How are you guys applying the tape? I've seen several different types of tape rollers and wondering if you use those. I personally just cut without tape. That's the way I learned and after trying out the tape several times, that's the way I'll probably stay.


----------



## lornmastro (Mar 17, 2006)

i will timidly admit i also use tape... 3m2080 little or no bleed thru with that tape....never learned how to cut a straight line...but i'm anal about my straight lines....get them right almost every time..customers love them....and can hire cheap labor to trim those taped lines...i works for me.


----------



## Brushslingers (Jul 28, 2006)

lornmastro said:


> i will timidly admit i also use tape... 3m2080 little or no bleed thru with that tape....never learned how to cut a straight line...but i'm anal about my straight lines....get them right almost every time..customers love them....and can hire cheap labor to trim those taped lines...i works for me.


Hey, then it's good for you. My biggest problem with it really, to be honest, is a HO seeing you tape and paint. That combined with the HD and Lowes commercials runs alot of DIY into the future. Course, they will still call to "fix" the "other painters work" but.... heh. I just don't hire tapers, personally.


----------



## Flawless Finish (Aug 7, 2006)

Brushslingers said:


> Hey, then it's good for you. My biggest problem with it really, to be honest, is a HO seeing you tape and paint. That combined with the HD and Lowes commercials runs alot of DIY into the future. Course, they will still call to "fix" the "other painters work" but.... heh. I just don't hire tapers, personally.


I completely agree with you, Brushslingers. I had one homeowner almost kick me out when she saw me taping her baseboards. Once I explained the tape was just used to protect the historical 5in baseboards from roller splatter and that I wasn't going to use it to cut, she calmed down.
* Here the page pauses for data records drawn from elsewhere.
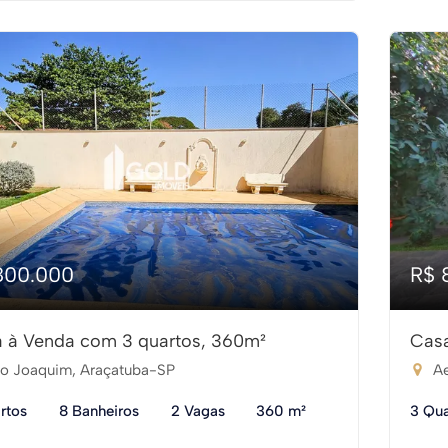
800.000
R$ 
 à Venda com 3 quartos, 360m²
Casa
o Joaquim, Araçatuba-SP
Ae
rtos
8 Banheiros
2 Vagas
360 m²
3 Qua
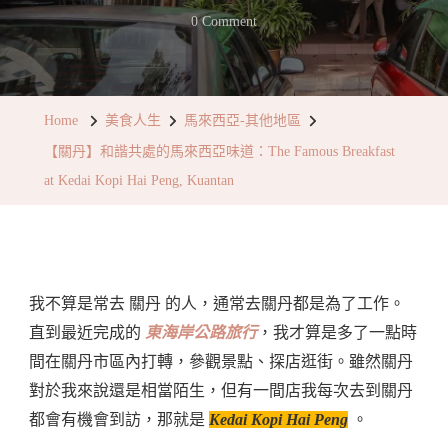
On
0 Comment
【關
丹】
和
Home
美食人生
馬來西亞-其他地區
諧
【關丹】和諧共處的馬來西亞味道：The Famous Breakfast
共
at Kedai Kopi Hai Peng, Kuantan
處
的
馬
來
我不算是常去 關丹 的人，通常去關丹都是為了工作。
西
直到最近完成的
東海岸公路旅行
，我才算是多了一點時
亞
間在關丹市區內打轉，參觀景點、探店逛街。雖然關丹
味
對於我來說還是相當陌生，但有一間店我每次去到關丹
道：
都會有機會到訪，那就是
Kedai Kopi Hai Peng
。
The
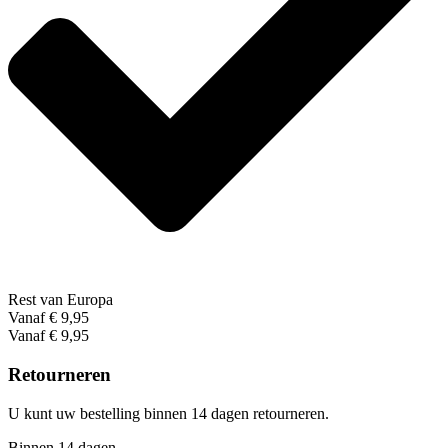
Rest van Europa
Vanaf € 9,95
Vanaf € 9,95
Retourneren
U kunt uw bestelling binnen 14 dagen retourneren.
Binnen 14 dagen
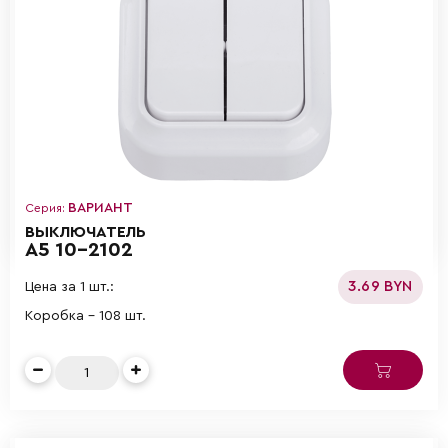
ВАРИАНТ
Серия:
ВЫКЛЮЧАТЕЛЬ
А5 10-2102
3.69 BYN
Цена за 1 шт.:
Коробка - 108 шт.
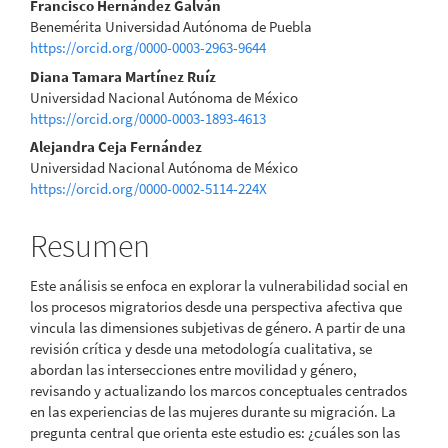
Contenido
Francisco Hernández Galván
Benemérita Universidad Autónoma de Puebla
principal
https://orcid.org/0000-0003-2963-9644
del
Diana Tamara Martínez Ruíz
Universidad Nacional Autónoma de México
artículo
https://orcid.org/0000-0003-1893-4613
Alejandra Ceja Fernández
Universidad Nacional Autónoma de México
https://orcid.org/0000-0002-5114-224X
Resumen
Este análisis se enfoca en explorar la vulnerabilidad social en
los procesos migratorios desde una perspectiva afectiva que
vincula las dimensiones subjetivas de género. A partir de una
revisión crítica y desde una metodología cualitativa, se
abordan las intersecciones entre movilidad y género,
revisando y actualizando los marcos conceptuales centrados
en las experiencias de las mujeres durante su migración. La
pregunta central que orienta este estudio es: ¿cuáles son las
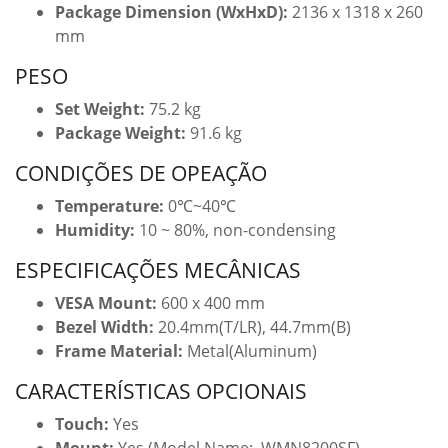
Package Dimension (WxHxD):
2136 x 1318 x 260
mm
PESO
Set Weight:
75
.2 kg
Package Weight:
91.6 kg
CONDIÇÕES DE OPEAÇÃO
Temperature:
0℃~40℃
Humidity:
10 ~ 80%, non-condensing
ESPECIFICAÇÕES MECÂNICAS
VESA Mount:
6
00 x 400 mm
Bezel Width:
20.4mm(T/LR), 44.7mm(B)
Frame Material:
Metal(Aluminum)
CARACTERÍSTICAS OPCIONAIS
Touch:
Yes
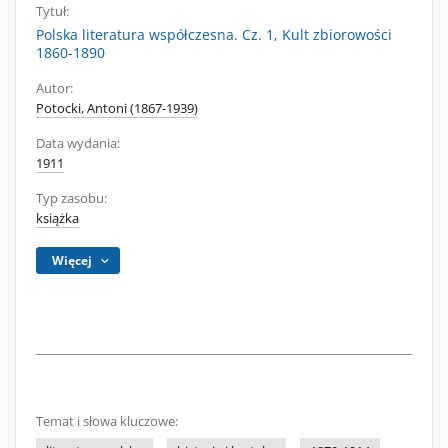
Tytuł:
Polska literatura współczesna. Cz. 1, Kult zbiorowości
1860-1890
Autor:
Potocki, Antoni (1867-1939)
Data wydania:
1911
Typ zasobu:
książka
Więcej
Temat i słowa kluczowe:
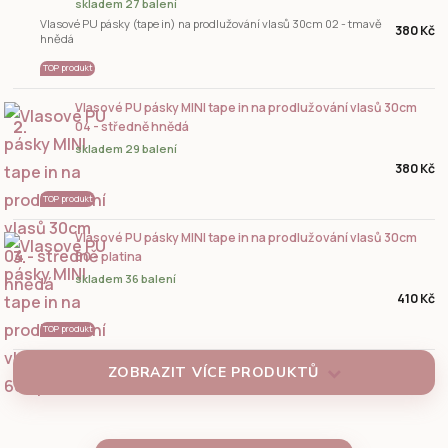
skladem 27 balení
Vlasové PU pásky (tape in) na prodlužování vlasů 30cm 02 - tmavě
380 Kč
hnědá
TOP produkt
Vlasové PU pásky MINI tape in na prodlužování vlasů 30cm
2.
04 - středně hnědá
skladem 29 balení
380 Kč
TOP produkt
Vlasové PU pásky MINI tape in na prodlužování vlasů 30cm
3.
60 - platina
skladem 36 balení
410 Kč
TOP produkt
ZOBRAZIT VÍCE PRODUKTŮ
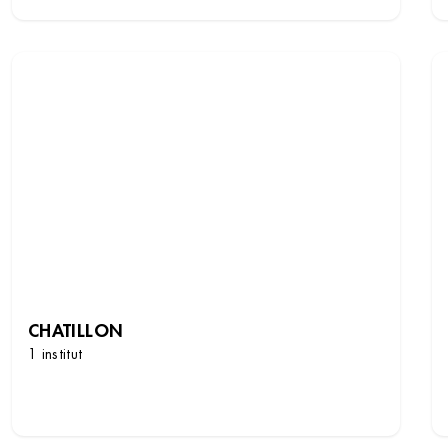
CHATILLON
1 institut
DÉCOUVRIR LES INSTITUTS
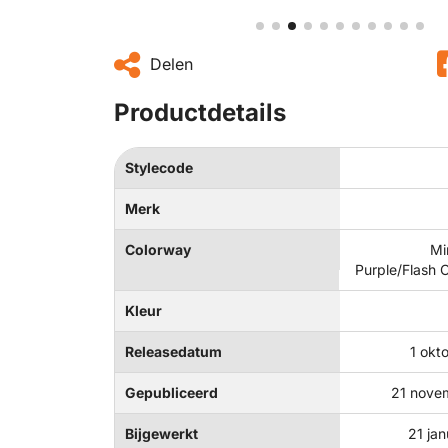
Delen
Productdetails
Stylecode
Merk
Colorway
Mi
Purple/Flash 
Kleur
Releasedatum
1 okt
Gepubliceerd
21 nove
Bijgewerkt
21 ja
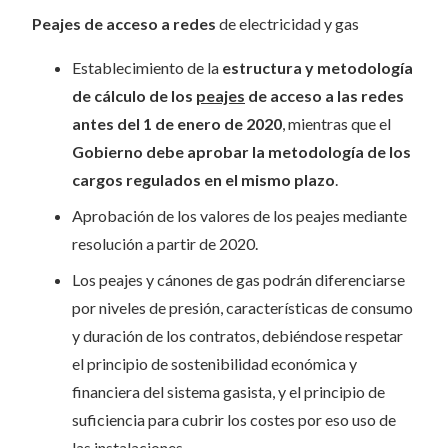
Peajes de acceso a redes
de electricidad y gas
Establecimiento de la
estructura y metodología
de cálculo de los
peajes
de acceso a las redes
antes del 1 de enero de 2020
, mientras que el
Gobierno debe aprobar la metodología de los
cargos regulados en el mismo plazo
.
Aprobación de los valores de los peajes mediante
resolución a partir de 2020.
Los peajes y cánones de gas podrán diferenciarse
por niveles de presión, características de consumo
y duración de los contratos, debiéndose respetar
el principio de sostenibilidad económica y
financiera del sistema gasista, y el principio de
suficiencia para cubrir los costes por eso uso de
las instalaciones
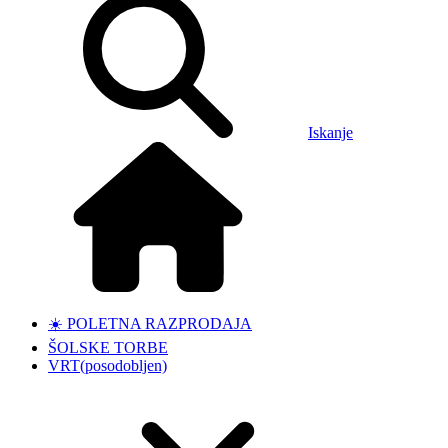
Iskanje
☀️ POLETNA RAZPRODAJA
ŠOLSKE TORBE
VRT
(posodobljen)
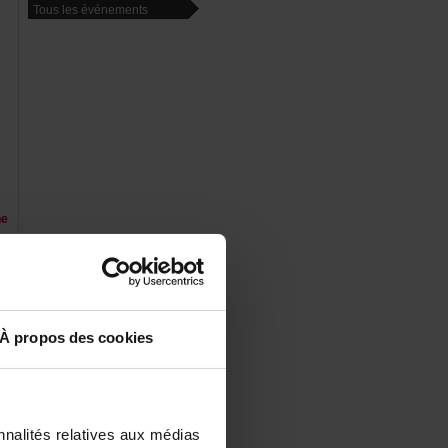
Touslesévénements
he
os
Àproposdescookies
de
at
l.
de
de
ur
nalitésrelativesauxmédias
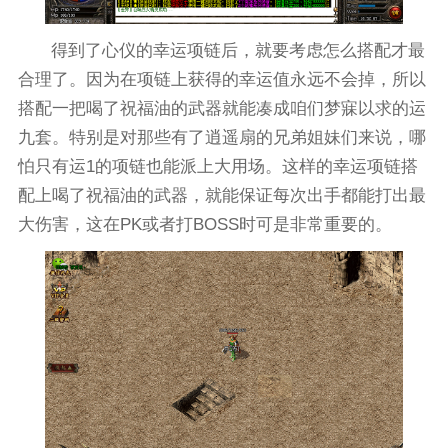
得到了心仪的幸运项链后，就要考虑怎么搭配才最
合理了。因为在项链上获得的幸运值永远不会掉，所以
搭配一把喝了祝福油的武器就能凑成咱们梦寐以求的运
九套。特别是对那些有了逍遥扇的兄弟姐妹们来说，哪
怕只有运1的项链也能派上大用场。这样的幸运项链搭
配上喝了祝福油的武器，就能保证每次出手都能打出最
大伤害，这在PK或者打BOSS时可是非常重要的。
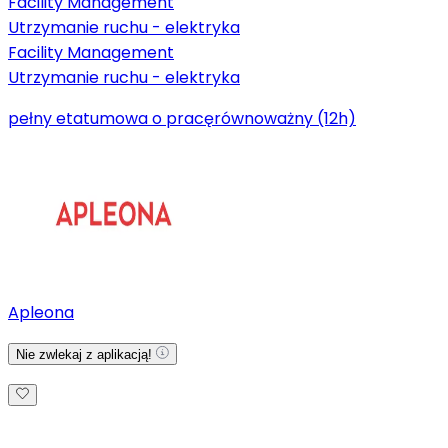
Facility Management
Utrzymanie ruchu - elektryka
Facility Management
Utrzymanie ruchu - elektryka
pełny etat
umowa o pracę
równoważny (12h)
Apleona
Nie zwlekaj z aplikacją!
I think when some customers see the pros they hired using tape, they start to wonder why they are paying for something they could do themselves.


----------



## GoodPainter (Apr 23, 2006)

I dont tape at all yet, but I am stocking up on tape cause i know there will be a time to use it. I mean taping around someting bad where u cant use caulk or putty/spackle would be a great place to save time
Cutting in can take time but how i c it is take your time on the first coat and the second coat u can cruize if it is close to same color.

The only thing is YOU do need steady hand NOT experience to cut in well, Taping can work but save it for special times.

I do use a sheild at times for rough spots and windows---puts out same quailty as taping but you dont have the time into it as taping and untaping plus touch up.
Yes quality is acheived without taping or if u think w/ taping 

It is (like said) a individual thingy

Robert


----------



## Cuz (May 5, 2006)

keep it simple no tape here, and love the 18" we can go on for years about tapers, i guess im old school there's no place for tape on my crew, even though some say this and that . I'll never change if one of myne need tape they need to apply for unemployment


----------



## gtcway (Sep 8, 2005)

You guys that never use tape, I'm guessing you never spray:smartass:


----------



## Steve Richards (Mar 7, 2006)

I used to use 18" rollers for most everything. Then sometime after I turned 40, I stated using a 9" again because it seemed so much lighter.

slower, but lighter

I'm not in a hurry most days anymore anyhow


----------